То ли мечта осталась мечтою, но он понял, что ему никто не собирается вручать ее в безраздельное пользование. Нет! Всего лишь дадут подержать, как переходящее красное знамя в комсомольской юности, позволят примерить, как царское убранство в музейных запасниках, и заберут немедленно, чтобы отдать в вечное пользование совсем другим людям. Он же так и останется комсомольцем, который, по праздникам выносит знамя, в силу своего гренадерского роста и неплохой успеваемости.
Возможно, ему открылось нечто совсем иное, чего мы не смогли даже смутно себе представить.
Но что-то все же произошло.
И Егор перестал следовать заданному программой курсу, или начал вносить в него коррективы, или…
Словом, я опять должна признаться: в наших умозаключениях образовался существенный пробел — мы не знаем, чего не стал, или, напротив, что стал делать Егор.
Но это нечто заставило влекущих его за собой людей, насторожиться.
Справедливости ради, следует отметить, что они имели на это некоторое право.
Личный счет Егора, как утверждает Гвидо, начал стремительно расти именно около полутора лет назад, то есть, начиная с того момента, когда он подписал свой договор с дьяволом или теми, кто был уполномочен действовать от его имени.
Последний тезис — плод моей абсолютной выстраданной уверенности.
Остальные трое его не оспаривают, но возможно только из сострадания ко мне.
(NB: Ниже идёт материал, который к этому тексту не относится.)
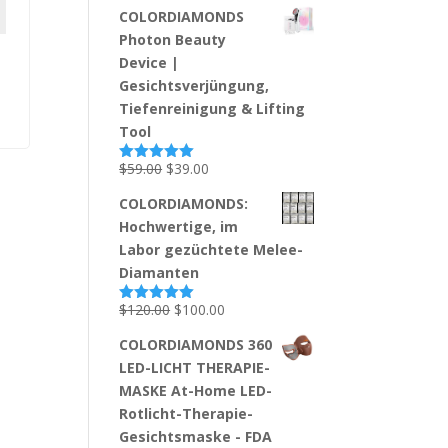
Preis
Preis
von 5
COLORDIAMONDS
war:
ist:
Photon Beauty
$239.00
$139.00.
Device |
Gesichtsverjüngung,
Tiefenreinigung & Lifting
Tool
Ursprünglicher
Aktueller
$
59.00
$
39.00
Bewertet
mit
5.00
Preis
Preis
von 5
COLORDIAMONDS:
war:
ist:
Hochwertige, im
$59.00
$39.00.
Labor gezüchtete Melee-
Diamanten
Ursprünglicher
Aktueller
$
120.00
$
100.00
Bewertet
mit
5.00
Preis
Preis
von 5
COLORDIAMONDS 360
war:
ist:
LED-LICHT THERAPIE-
$120.00
$100.00.
MASKE At-Home LED-
Rotlicht-Therapie-
Gesichtsmaske - FDA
Следовательно, они аккумулировали свои средства на его счету для достижения, разумеется, своих же целей.
Вернее, они предоставляли ему ранее недоступные возможности заработать, а он был не настолько идеалистом, чтобы их упускать.
Меня в этой весьма щекотливой части нашей истории несколько успокаивает только одно: теперь, когда я приняла решение наследовать не только деньги Егора, но и его дело, я вижу, как стремительно тают эти «нечаянные» средства, и не очень сожалею об этом.